In the meantime (I thought SquidMan might be the culprit) I switched over to a ‘normal’ squid, and learned some more stuff and ended with the following script to configure my squid (installed via homebrew on OSX, so YMMV):
# we need the directory, where the squid configuration file can be found
SQUID_DIR=`brew info squid | grep Cellar | sed "s/^\([^ ]*\).*/\1/"`
# insert some additional refresh patterns (before the other refresh patterns)

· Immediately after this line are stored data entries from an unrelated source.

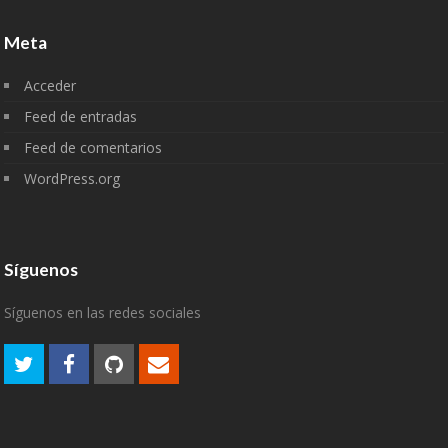
Meta
Acceder
Feed de entradas
Feed de comentarios
WordPress.org
Síguenos
Síguenos en las redes sociales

sed -i .org '/refresh_pattern .ftp/i \
refresh_pattern -i .rpm$ 129600 100% 129600 \
refresh_pattern -i .bz2$ 129600 100% 129600 \
# append some lines to the configuration
cat <<EOF >> $SQUID_DIR/etc/squid.conf
# log file locations:
# store objects up to:
maximum_object_size 16 MB
# I needed that at my home to avoid slow ipv6
# and we want the cache to survive a restart:
cache_dir ufs /usr/local/var/cache/squid 10000 16 256
the refresh_pattern are used to store the RPMs and keep them, even if no cache-headers are set. They have to be set before the existing refresh_patterns, so I insert them before the first pattern (/refresh_pattern .ftp/i). Then I set the log directories, the maximum object size (16 MB), the IPV4 (DNS via IPV4) and finally a cache directory so that the cached data survives a restart of the proxy. Done.